Chapter 35 - Precipice

Lex added Mrs. Kent's medical file to his Room of Obsession, but since stealing it, he hadn't had time to look it over thoroughly. He had worse problems to deal with.

Helen's ex-boyfriend, Paul Hayden, came into town. According to Helen, he'd beaten the girlfriend he had before her, and she'd broken things off before she became his next victim.

When Hayden started stalking Helen, Lex's darker side didn't have to suggest killing him. It was already on his mind, especially when he showed up at the hospital badly injured and tried to pin it on Lex. Helen almost believed him, too, and Lex didn't blame her, since he'd been so seriously considering committing the crime of which Hayden was now accusing him.

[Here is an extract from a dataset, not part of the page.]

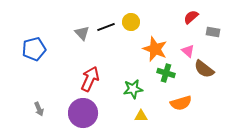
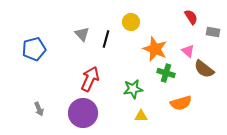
red semicircle: rotated 98 degrees clockwise
black line: moved 12 px down; rotated 54 degrees counterclockwise
gray triangle: moved 1 px down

Lex tried to keep his mind off it. He knew Helen could take care of herself, and that eventually she would figure out what had really happened. He focused on his work at the plant, and he filled up some of his spare time taking care of Lana and helping her learn to defend herself—she'd been attacked at the Talon, and she was jumping out of her skin every time she heard a noise behind her. Working with her in the mat room was the longest his other side had spent in silence since before Lex's fallout with the Kents. He was starting to think maybe he could fight it without them.

Then Hayden attacked Helen.

It was the first time in his life that Lex fully believed his darker side when it said they were one and the same. Lex only just managed to arrive in time to find her, broken and bloodied, an inch from death. Once he was sure that the doctors had what they needed to save her, he grabbed two guns and tracked down Hayden.

Somehow, Clark got involved, as he always did when something dangerous was happening in Smallville, or something immensely personal in Lex's life. Lex wondered if part of Clark's secret involved some kind of magic radar for trouble. Lex managed to shake Clark off just before reaching Hayden.

Lex and Hayden fought in an abandoned train car. Lex was thankful he'd been practicing hand-to-hand combat recently, or he might have lost the fight. Finally, he stood over Hayden with the gun, finger on the trigger.

His hands shook.

A long silence passed before the voice screamed, "Do it!"

Hayden deserved it. He was a predator.

"Then do it!"

No one would know it hadn't been self defense.

"He almost killed Helen!"

This was for Helen. The woman he loved. The woman who had forgiven so many of his faults already.

"NOW, LEX."

She deserved better than Lex. Better than a murderer.

He couldn't do it. He wouldn't.

He hit Hayden in the face with the gun. Clark entered a moment later, and the Sheriff a few second after that. Lex was able to claim he was just making a citizen's arrest.

He could see in Clark's eyes that Clark didn't believe him, but he didn't care.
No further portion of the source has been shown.